In the afternoon, Dee examined two women with child and checked in on a fifteen-year-old boy with a low-grade fever and rackety cough, just relieved to engage her mind in her old life, if only for a short while.

“I don’t like this place,” Naomi said. “These people creep me out.”

Dee lay in bed in their cabin under the covers with Cole and Naomi, the boy already asleep.

“Would you agree it’s an improvement on starving to death?”

“I guess.”

Cold air slipped in through the windowframe, just a hint of color in the sky and the tops of the spruce trees profiled against it.

“We staying?” Naomi asked.

“For a few days at least. Get our strength up.”

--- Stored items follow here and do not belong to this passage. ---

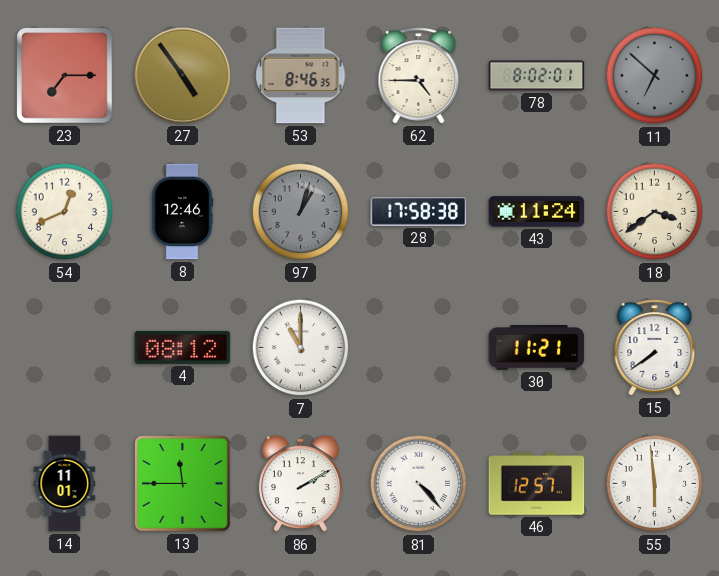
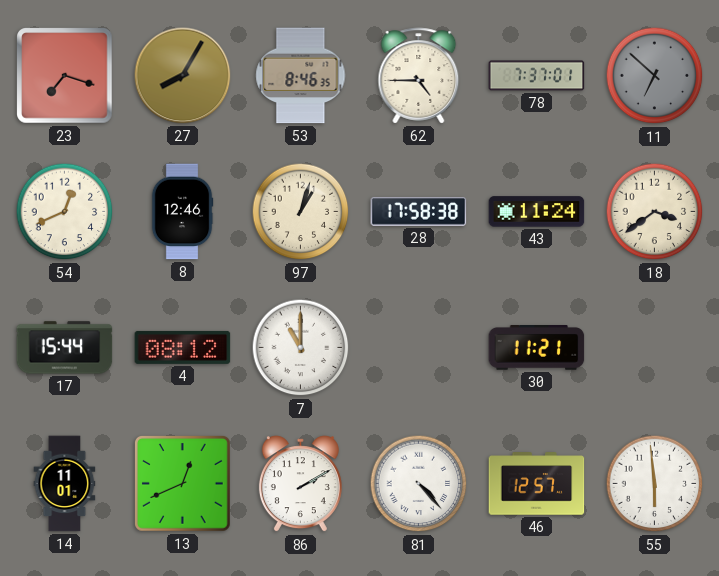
23: 7:15 -> 7:18
27: 4:54 -> 8:05
78: 8:02 -> 7:37
97 dial: grey -> cream
17: none -> 15:44
15: 7:39 -> none
13: 11:45 -> 12:41
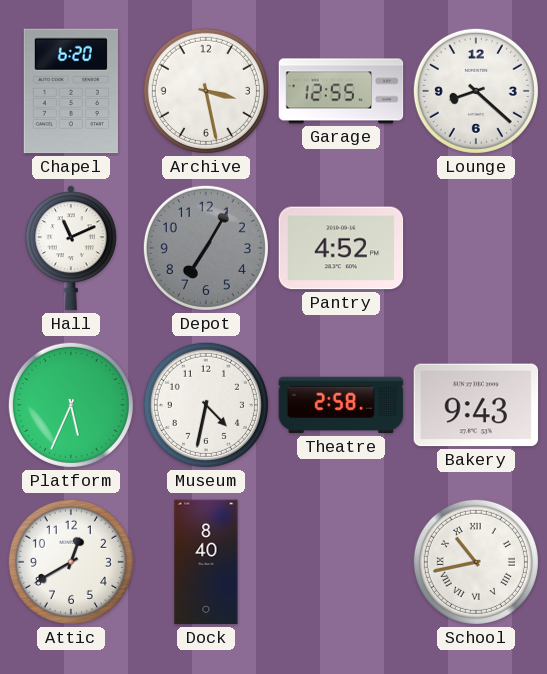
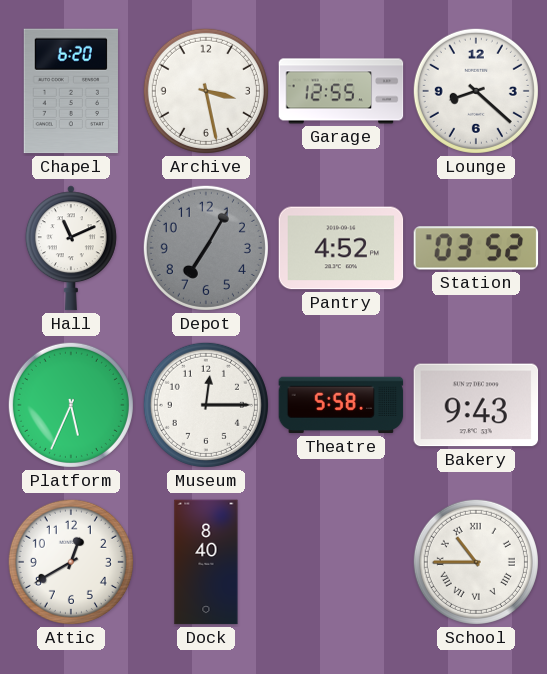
Station: none -> 03:52
Museum: 4:32 -> 12:15
Theatre: 2:58 -> 5:58
School: 10:43 -> 10:45
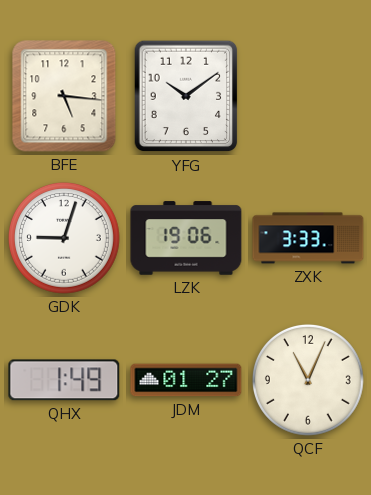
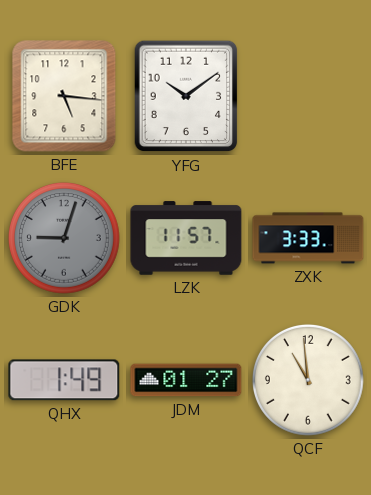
GDK dial: white -> grey
LZK: 19:06 -> 11:57
QCF: 11:04 -> 10:59
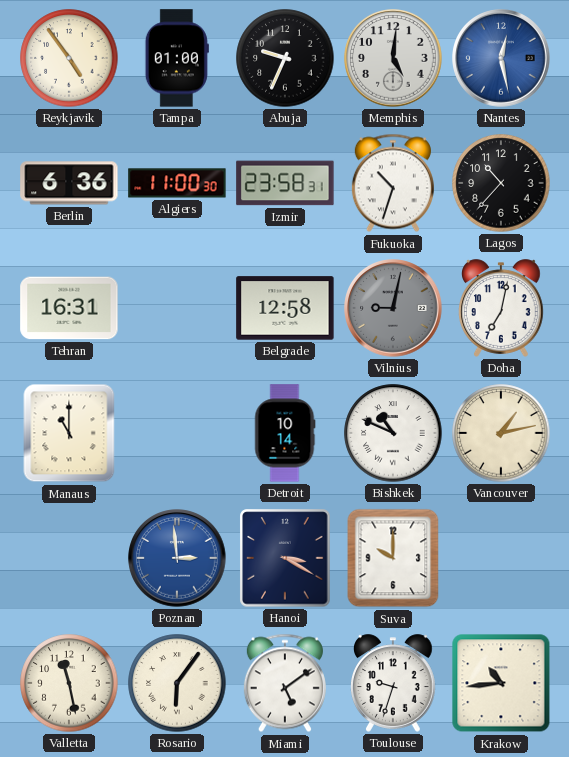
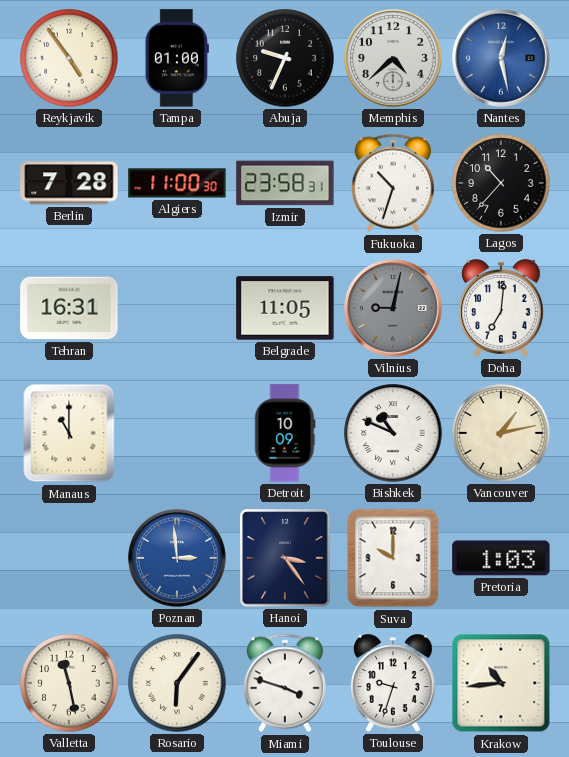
Memphis: 5:01 -> 4:38
Berlin: 6:36 -> 7:28
Belgrade: 12:58 -> 11:05
Doha: 7:02 -> 7:01
Detroit: 10:14 -> 10:09
Hanoi: 3:20 -> 3:24
Pretoria: none -> 1:03
Miami: 5:09 -> 3:48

“Is this like, a militia?”

“I think it might be.”

“So they probably believe all kinds of crazy shit about the government and black people?”

“I don’t know, haven’t asked them, don’t plan to.”

“I’d rather just go to Canada.”

“Could we take it a day at a time for now? At least while they’re still feeding us?”

The knock came in the middle of the night.

Dee stirred from sleep and sat upright and looked around. Not a single source of manmade light, and because she’d extinguished the candle before settling into bed, the room was absolutely dark. She couldn’t recall the layout of her surroundings or even where she was until Mathias Canner’s voice passed through the door.